**Data to use**.
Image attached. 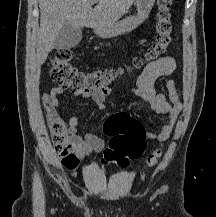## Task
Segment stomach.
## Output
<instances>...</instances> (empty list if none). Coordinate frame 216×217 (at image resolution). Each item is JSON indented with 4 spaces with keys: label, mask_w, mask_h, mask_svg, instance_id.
Listing matches in <instances>:
<instances>
[{
    "label": "stomach",
    "mask_w": 216,
    "mask_h": 217,
    "mask_svg": "<svg viewBox=\"0 0 216 217\" xmlns=\"http://www.w3.org/2000/svg\"><path fill=\"white\" fill-rule=\"evenodd\" d=\"M156 0H135L137 15L128 17L109 27L95 28V33L103 38L115 37L131 32L145 21Z\"/></svg>",
    "instance_id": "1"
}]
</instances>
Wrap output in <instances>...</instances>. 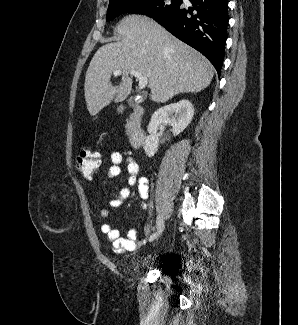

**Problem details**. Give back exactly the lines running from the one that contains "Segment stomach." to the end of the records, including both of those lines and excluding every picture.

**Expected output**.
Segment stomach.
## Output
<instances>...</instances> (empty list if none). Coordinate frame 216×217 (at image resolution). Each item is JSON indented with 4 spaces with keys: label, mask_w, mask_h, mask_svg, instance_id.
Listing matches in <instances>:
<instances>
[{
    "label": "stomach",
    "mask_w": 216,
    "mask_h": 217,
    "mask_svg": "<svg viewBox=\"0 0 216 217\" xmlns=\"http://www.w3.org/2000/svg\"><path fill=\"white\" fill-rule=\"evenodd\" d=\"M156 0H135L137 15L128 17L109 27L95 28V33L103 38L115 37L131 32L145 21Z\"/></svg>",
    "instance_id": "1"
}]
</instances>
Wrap output in <instances>...</instances>. 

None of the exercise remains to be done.